There is a problem in being Cannes. Because Cannes’ very existence depends on being known as bright, glitzy and exclusive that image must, at all costs, be maintained. The mayor must lie awake at night worried that he will read in some influential journal that Cannes is looking “dowdy”, “shabby” or is simply “no longer the place to be”. (It’s worth remembering that from March to November, Cannes is the focus of not just the famous film festival, but many other much less newsworthy festivals, conferences and symposia that are here for the glow of fame that the film trade likes to think it bestows.)
The result of this hound of image constantly nipping at the heels of the town’s administration means that Cannes is in a seemingly ceaseless state of “makeover”. This leads to the fascinating and frustrating situation that when you drive into Cannes on a weekly basis you’re never quite sure what you’re going to encounter. Which roads are going to be dug up today? What streams of traffic are rerouted? Which buildings are being dismembered to be refurbished? What new pipes are being relaid across what roads? There is a perpetual sense of manic activity in Cannes which is either invigorating or incredibly annoying. Certainly around our church we seem to have lost at least ten vital car parking places and we live with the uncertainty that, come next Sunday, we might lose a dozen more.
One embarrassment for Cannes has been that for some time it’s been a coastal town without much of a coast.

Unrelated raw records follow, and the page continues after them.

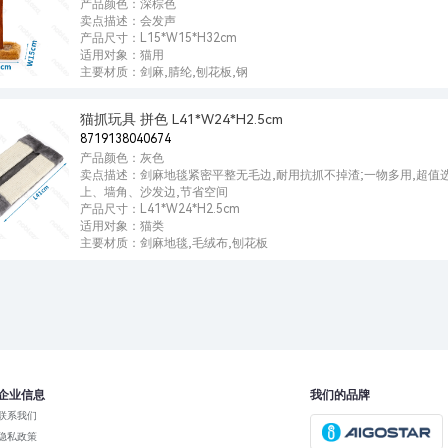
产品颜色：深棕色
卖点描述：会发声
产品尺寸：L15*W15*H32cm
适用对象：猫用
主要材质：剑麻,腈纶,刨花板,钢
猫抓玩具 拼色 L41*W24*H2.5cm
8719138040674
产品颜色：灰色
卖点描述：剑麻地毯紧密平整无毛边,耐用抗抓不掉渣;一物多用,超值
上、墙角、沙发边,节省空间
产品尺寸：L41*W24*H2.5cm
适用对象：猫类
主要材质：剑麻地毯,毛绒布,刨花板
企业信息
我们的品牌
联系我们
隐私政策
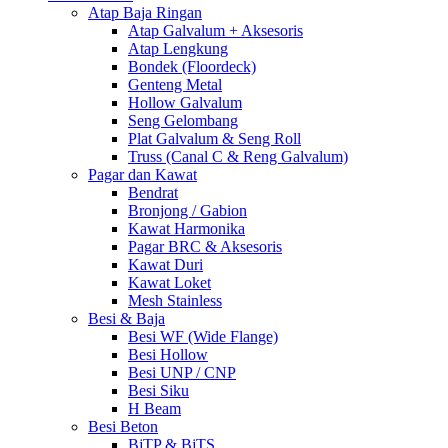
Atap Baja Ringan
Atap Galvalum + Aksesoris
Atap Lengkung
Bondek (Floordeck)
Genteng Metal
Hollow Galvalum
Seng Gelombang
Plat Galvalum & Seng Roll
Truss (Canal C & Reng Galvalum)
Pagar dan Kawat
Bendrat
Bronjong / Gabion
Kawat Harmonika
Pagar BRC & Aksesoris
Kawat Duri
Kawat Loket
Mesh Stainless
Besi & Baja
Besi WF (Wide Flange)
Besi Hollow
Besi UNP / CNP
Besi Siku
H Beam
Besi Beton
BjTP & BjTS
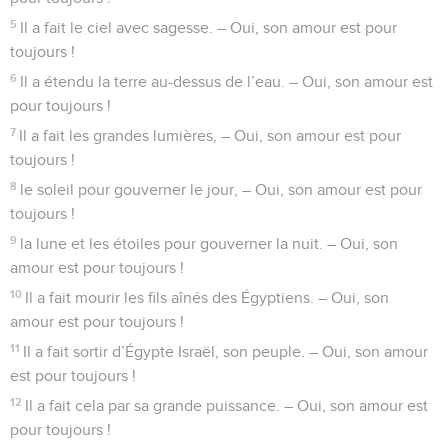
18
Ceux qui les ont faites, ceux qui mettent leur confiance en
elles, qu’ils soient comme ces statues !
19
Tribus d’Israël, remerciez le SEIGNEUR ! Famille d’Aaron,
remerciez le SEIGNEUR !
20
Famille des lévites, remerciez le SEIGNEUR ! Vous qui
respectez le SEIGNEUR, remerciez le SEIGNEUR !
21
Depuis Jérusalem, remerciez le SEIGNEUR qui habite sur
la montagne de Sion ! Chantez la louange du SEIGNEUR !
© Société biblique française – Bibli’O, 2000, avec autorisation. Pour vous procurer
une Bible imprimée, rendez-vous sur www.editionsbiblio.fr
Psaumes
136
Seuls les Évangiles sont disponibles en vidéo pour le moment.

A combination of proliferating hotel restaurants and sand erosion has reduced the public beach areas to two small patches either end of the Croisette. This sorry state is now being deal with by a major program of coastal engineering which, it is hoped, will be a win-win situation for everybody. There will be a wide beach accessible to everyone in front of the restaurants and a pedestrian walkway and cycle path immediately behind them. Well, that’s the plan and its not going to come cheap. But that’s the price of the image.
At the moment 95,000 cubic metres of sand are being spread out along the length of the Croisette and, on the basis that you may as well be hung for a sheep as a lamb, they are simultaneously refurbishing and replacing all the various sewage and water pipes. Work is currently in progress and it’s going to be ongoing for at least another four years. It will be interesting to see the results.
There is, it is remarked acidly, a distinct plus point about the fact that the main part of Cannes is a perpetual and seemingly random excavation and building site. It has produced a very effective anti-terrorist strategy in which any attempt to deliver an explosive-laden vehicle or unleash a hurtling truck would undoubtedly be foiled by being rerouted around a random and ever changing series of side streets.
Still it is fascinating to see how Cannes, having become what it is on the basis of its image, is now enslaved to maintaining that image at all costs. Remember the phrase about “those who live by sword perish by it”?